Go through the entries and count the lines with the string "KQED" in them. Give only that number.
BEGIN Task material
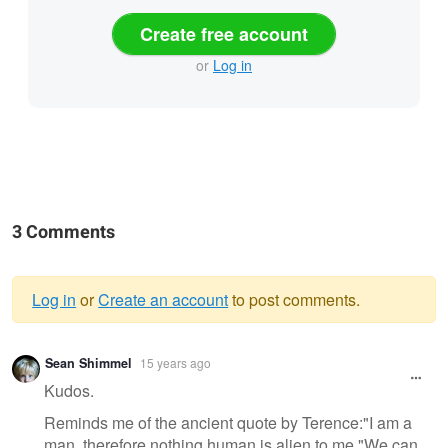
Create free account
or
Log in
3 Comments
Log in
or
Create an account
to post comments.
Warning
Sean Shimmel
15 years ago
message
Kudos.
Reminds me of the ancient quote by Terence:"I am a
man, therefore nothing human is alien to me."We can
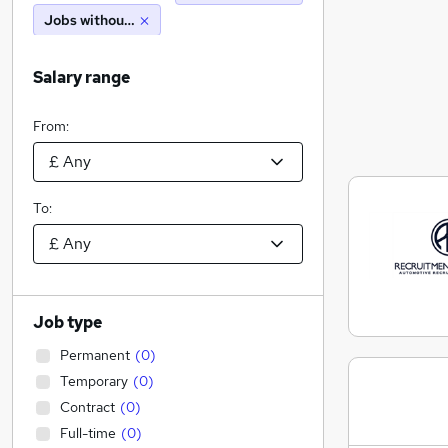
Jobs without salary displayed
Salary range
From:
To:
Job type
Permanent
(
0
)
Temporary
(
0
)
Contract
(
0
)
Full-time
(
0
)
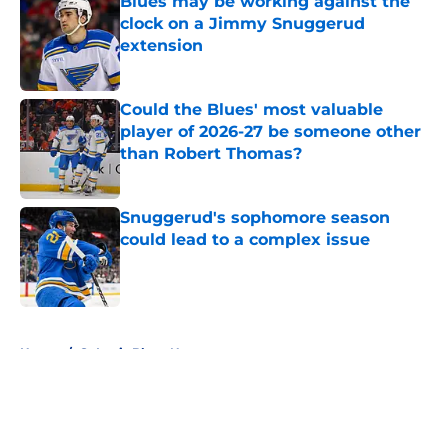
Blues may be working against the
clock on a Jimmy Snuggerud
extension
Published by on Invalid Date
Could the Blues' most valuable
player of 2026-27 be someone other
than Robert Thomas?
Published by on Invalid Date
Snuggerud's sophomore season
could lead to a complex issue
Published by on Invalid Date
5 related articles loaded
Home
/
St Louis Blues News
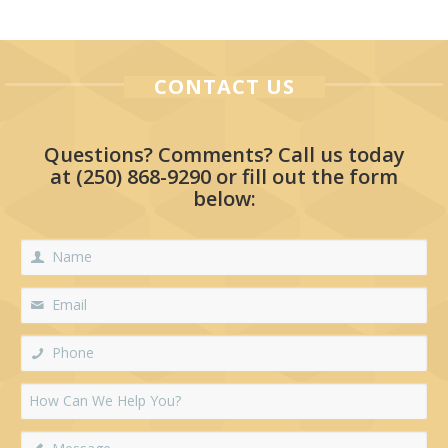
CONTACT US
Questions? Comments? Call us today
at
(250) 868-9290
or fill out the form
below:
END Task material
BEGIN Task material
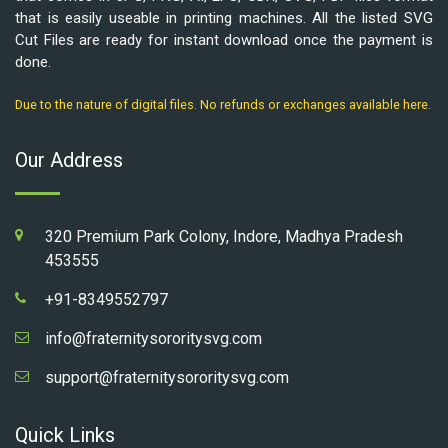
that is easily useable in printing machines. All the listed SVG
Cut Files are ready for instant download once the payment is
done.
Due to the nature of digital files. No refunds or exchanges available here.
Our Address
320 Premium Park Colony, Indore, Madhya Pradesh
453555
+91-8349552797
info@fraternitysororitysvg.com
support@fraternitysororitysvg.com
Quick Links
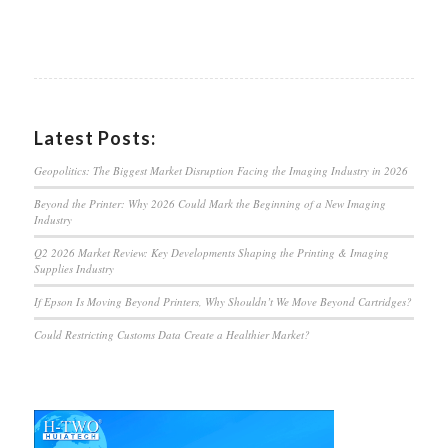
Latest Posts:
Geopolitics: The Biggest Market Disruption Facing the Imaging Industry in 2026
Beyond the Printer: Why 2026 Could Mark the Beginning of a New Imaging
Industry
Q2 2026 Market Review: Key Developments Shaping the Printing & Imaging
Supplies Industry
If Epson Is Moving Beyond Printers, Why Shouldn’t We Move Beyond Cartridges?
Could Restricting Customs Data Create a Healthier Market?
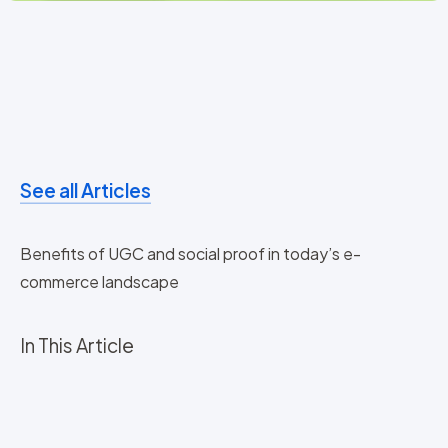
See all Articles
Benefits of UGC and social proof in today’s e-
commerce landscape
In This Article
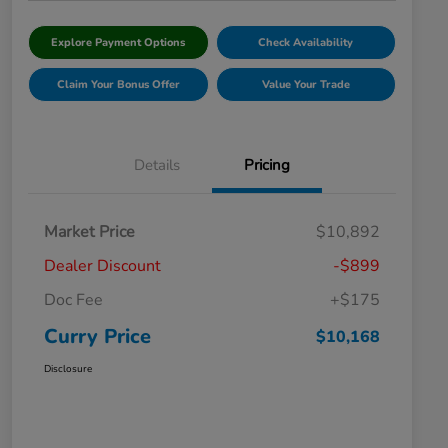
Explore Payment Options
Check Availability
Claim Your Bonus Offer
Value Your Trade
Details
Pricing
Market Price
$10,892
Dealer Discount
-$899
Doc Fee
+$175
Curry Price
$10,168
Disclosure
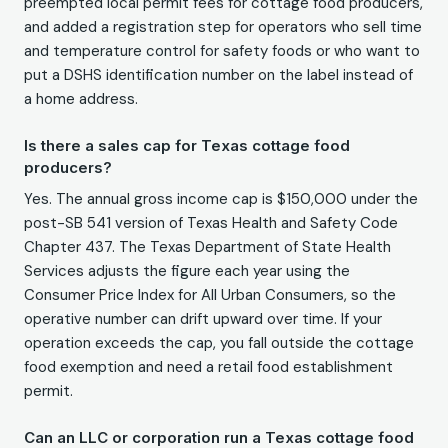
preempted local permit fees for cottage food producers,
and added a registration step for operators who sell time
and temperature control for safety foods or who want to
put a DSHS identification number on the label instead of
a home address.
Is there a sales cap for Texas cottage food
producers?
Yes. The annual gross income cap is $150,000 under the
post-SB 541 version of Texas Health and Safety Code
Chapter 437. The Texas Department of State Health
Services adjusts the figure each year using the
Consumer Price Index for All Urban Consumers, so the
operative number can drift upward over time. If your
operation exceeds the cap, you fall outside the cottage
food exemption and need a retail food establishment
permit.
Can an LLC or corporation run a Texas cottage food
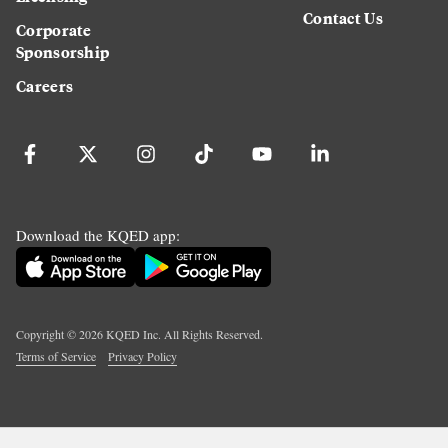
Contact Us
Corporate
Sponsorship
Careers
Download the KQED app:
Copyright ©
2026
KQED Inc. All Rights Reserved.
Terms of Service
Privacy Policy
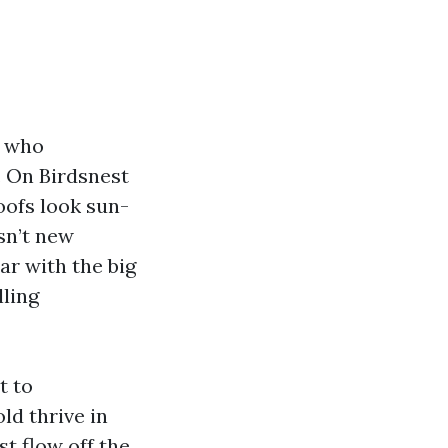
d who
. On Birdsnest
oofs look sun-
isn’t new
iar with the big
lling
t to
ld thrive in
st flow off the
END Task material
Written response |
2